As the 2024 presidential race heats up as we are less than four months away, the media continue to run cover for Biden's failed policies that have ruined the American economy, endangered the southern border, and more. We'd like to set the record straight in an unbiased way, openly discussing real policy differences between Joe Biden and Donald Trump. While we present the policy positions of both candidates without bias, ForAmerica is open with our support of Donald Trump and want to get into the brass tax of how we can make America great again!

Today we delve into the contrasting approaches to border policy under the Trump and Biden administrations. It is crucial to understand the fundamental differences that have shaped the current state of border security and immigration in the United States.

Monthly Border Encounters

Under President Trump, the United States saw an average of 50,789 monthly border encounters. This figure significantly increased under President Biden, reaching 199,603 monthly encounters. These figures are according to Customs and Border Patrol (CBP). The drastic rise in numbers can be attributed to various policy changes and the broader messaging surrounding immigration which we'll discuss as we move into more specific policy differences.

"Remain in Mexico" Policy

One of the cornerstone policies of the Trump administration was the "Remain in Mexico" program, which required asylum seekers to wait in Mexico while their claims were processed in the U.S. This policy aimed to deter illegal immigration and reduce the burden on U.S. resources. President Biden, however, ended this policy, allowing asylum seekers to remain in the U.S. while their claims are adjudicated, leading to increased border activity and resource strain.

Deferred Action for Childhood Arrivals (DACA)

President Trump sought to end DACA, a program protecting young immigrants brought to the U.S. as children from deportation. Conversely, President Biden has supported and aimed to preserve DACA, signaling a more lenient approach to immigration.

ICE Raids and Deportations

The Trump administration increased ICE raids, focusing on detaining and deporting illegal immigrants, emphasizing law and order. Additionally, Trump has vowed to launch the largest deportation effort if reelected in November. President Biden, while not entirely halting deportations, has reduced the deportation efforts of the government in general, with his only efforts dedicated to individuals posing significant security and public safety threats, shifting the focus away from broader immigration enforcement.

Refugee Cap

Under Trump, the refugee cap was significantly reduced to 15,000, reflecting a stringent stance on immigration. In contrast, President Biden raised the refugee cap to 125,000, demonstrating his open border attitude toward refugees and asylum seekers. The rate of acceptance from refugee applicants is worth noting as it more than tripled between the administrations.
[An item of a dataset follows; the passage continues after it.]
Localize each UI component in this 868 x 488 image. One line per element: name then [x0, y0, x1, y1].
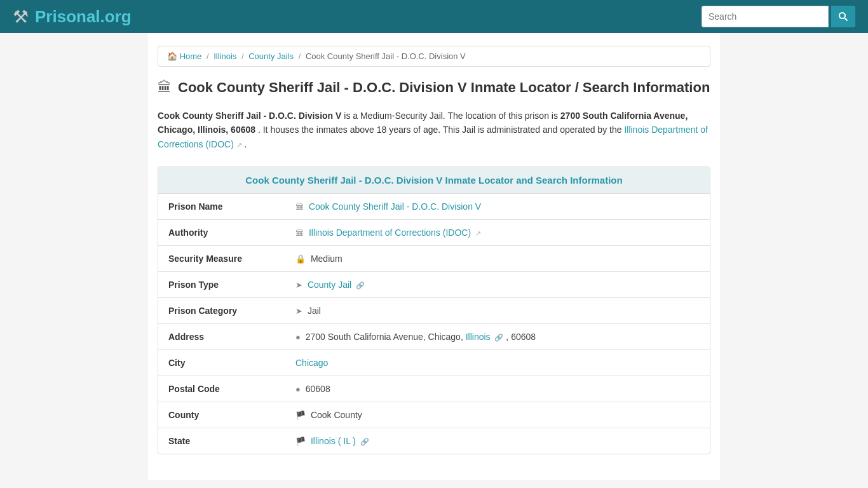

For example, in 2019 the acceptance rate was just over 15%, but in 2022 it is now about 46%.

Border Wall Construction

One of President Trump's key promises was to build a border wall to prevent illegal crossings. His administration succeeded in constructing 450 miles of new or replacement barriers. President Biden, however, halted new construction and redirected funds, reflecting a shift in priorities away from physical barriers. Despite his opposition to the Trump wall, Biden authorized about 20 miles of new construction. in 2023 in light of catastrophic immigration data.

The stark differences between the Trump and Biden administrations' border policies highlight the policy and political differences of the candidates. While Trump's policies focused on strict enforcement and physical deterrents, Biden's administration has taken a more lenient approach, prioritizing protection for illegal immigrant populations and shifting resources away from American security in the name of humanitarian efforts.